A deal would help US Ingredion ‘build out’, according to experts

Shares in Tate & Lyle rocketed 45% last week after the specialist ingredients giant confirmed it was in talks with US peer Ingredion.

Ingredion offered Tate shareholders £2.7bn for a 100% buyout of the UK plc, the majority in cash at up to 615p per share. It is a 67% premium on Tate’s six-month average share price, and would bring its valuation in line with European peers.

So, what would a merger mean to the two?

tate and lyle sugar

Headquartered in Illinois, Ingredion generates an annual $7.2bn (£5.4bn) revenue to Tate’s roughly £2bn.

Born out of the US maize industry, Ingredion historically specialised in corn starch and high-fructose corn syrup. But towards the millennium both Ingredion and Tate began expanding their offering into additives that could change the texture of food or cut sugars out.
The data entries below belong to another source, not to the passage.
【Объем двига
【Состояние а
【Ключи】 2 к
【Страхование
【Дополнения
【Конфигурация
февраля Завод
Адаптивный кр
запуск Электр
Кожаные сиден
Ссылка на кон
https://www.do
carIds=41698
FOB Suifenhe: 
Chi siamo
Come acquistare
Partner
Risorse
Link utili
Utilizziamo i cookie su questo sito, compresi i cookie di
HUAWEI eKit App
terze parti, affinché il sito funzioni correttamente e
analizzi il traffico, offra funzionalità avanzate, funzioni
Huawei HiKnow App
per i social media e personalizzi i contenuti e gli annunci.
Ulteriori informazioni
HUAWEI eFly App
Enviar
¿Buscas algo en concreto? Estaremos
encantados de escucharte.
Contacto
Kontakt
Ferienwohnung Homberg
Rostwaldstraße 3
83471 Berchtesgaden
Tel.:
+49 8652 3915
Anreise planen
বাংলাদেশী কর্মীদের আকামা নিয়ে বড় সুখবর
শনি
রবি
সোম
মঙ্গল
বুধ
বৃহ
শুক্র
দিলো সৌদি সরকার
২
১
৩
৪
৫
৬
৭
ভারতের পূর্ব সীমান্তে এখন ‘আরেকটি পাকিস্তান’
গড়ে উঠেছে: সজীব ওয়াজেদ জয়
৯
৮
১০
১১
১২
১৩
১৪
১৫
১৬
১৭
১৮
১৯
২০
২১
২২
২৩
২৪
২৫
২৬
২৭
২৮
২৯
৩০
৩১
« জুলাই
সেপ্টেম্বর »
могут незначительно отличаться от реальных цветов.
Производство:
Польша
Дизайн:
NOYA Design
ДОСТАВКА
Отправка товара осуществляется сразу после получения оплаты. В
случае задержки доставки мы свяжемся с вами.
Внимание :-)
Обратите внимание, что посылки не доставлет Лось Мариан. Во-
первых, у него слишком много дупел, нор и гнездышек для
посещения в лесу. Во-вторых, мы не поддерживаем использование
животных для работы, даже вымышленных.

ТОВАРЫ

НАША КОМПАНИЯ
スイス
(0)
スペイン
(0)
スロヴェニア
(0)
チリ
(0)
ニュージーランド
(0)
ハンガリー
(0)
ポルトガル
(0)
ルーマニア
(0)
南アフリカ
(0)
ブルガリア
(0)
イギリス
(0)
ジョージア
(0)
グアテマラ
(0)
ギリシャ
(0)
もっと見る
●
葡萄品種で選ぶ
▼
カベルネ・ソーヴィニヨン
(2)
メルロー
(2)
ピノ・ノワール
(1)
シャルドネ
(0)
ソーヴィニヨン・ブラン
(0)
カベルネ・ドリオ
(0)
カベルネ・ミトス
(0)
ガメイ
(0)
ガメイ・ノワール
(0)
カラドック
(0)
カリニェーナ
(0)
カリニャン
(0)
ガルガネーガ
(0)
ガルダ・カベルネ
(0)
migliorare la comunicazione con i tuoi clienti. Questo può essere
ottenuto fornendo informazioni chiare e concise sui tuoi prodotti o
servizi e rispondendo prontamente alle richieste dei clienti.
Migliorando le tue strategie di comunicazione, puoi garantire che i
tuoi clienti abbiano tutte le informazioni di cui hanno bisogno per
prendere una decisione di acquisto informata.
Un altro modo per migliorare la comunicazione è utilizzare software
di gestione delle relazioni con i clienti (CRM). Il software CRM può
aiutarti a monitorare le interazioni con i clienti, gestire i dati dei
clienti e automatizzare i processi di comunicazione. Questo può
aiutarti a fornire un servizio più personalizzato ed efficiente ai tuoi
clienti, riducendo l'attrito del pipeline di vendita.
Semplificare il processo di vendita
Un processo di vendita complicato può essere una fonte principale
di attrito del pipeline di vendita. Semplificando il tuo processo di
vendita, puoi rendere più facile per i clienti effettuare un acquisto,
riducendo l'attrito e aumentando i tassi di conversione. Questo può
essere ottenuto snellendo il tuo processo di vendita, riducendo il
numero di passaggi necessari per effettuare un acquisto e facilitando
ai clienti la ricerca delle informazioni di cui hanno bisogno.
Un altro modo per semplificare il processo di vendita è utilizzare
Tate’s 2010 divestment of its sugar business cemented this shift, bringing it into direct competition with Ingredion’s $2.4bn Texture & Healthful Solutions (T&H) division.

A combination “makes sense” for Ingredion, according to UBS analyst Priyanka Patel.

While the two compete head-to-head in segments including food texture, UBS places Tate as the world leader in sweetening and soluble fibres. Sweeteners make up just 7% of Ingredion’s T&H portfolio, but 27% of Tate’s.

Patel says the deal would help “build out” Ingredion’s T&H business, which operates downstream from its bulk ingredients division. It would also take T&H from around 33% of Ingredion sales to about 53%.

Given Tate and the T&H division share a “great deal of similarities”, the deal gives “good scope for Ingredion to deliver both cost and revenue synergies”, says Deutsche Numis analyst Damian McNeela.

The cost synergies would be about £115m, estimates Investec – worth over a quarter of Tate’s current EBITDA of £417m.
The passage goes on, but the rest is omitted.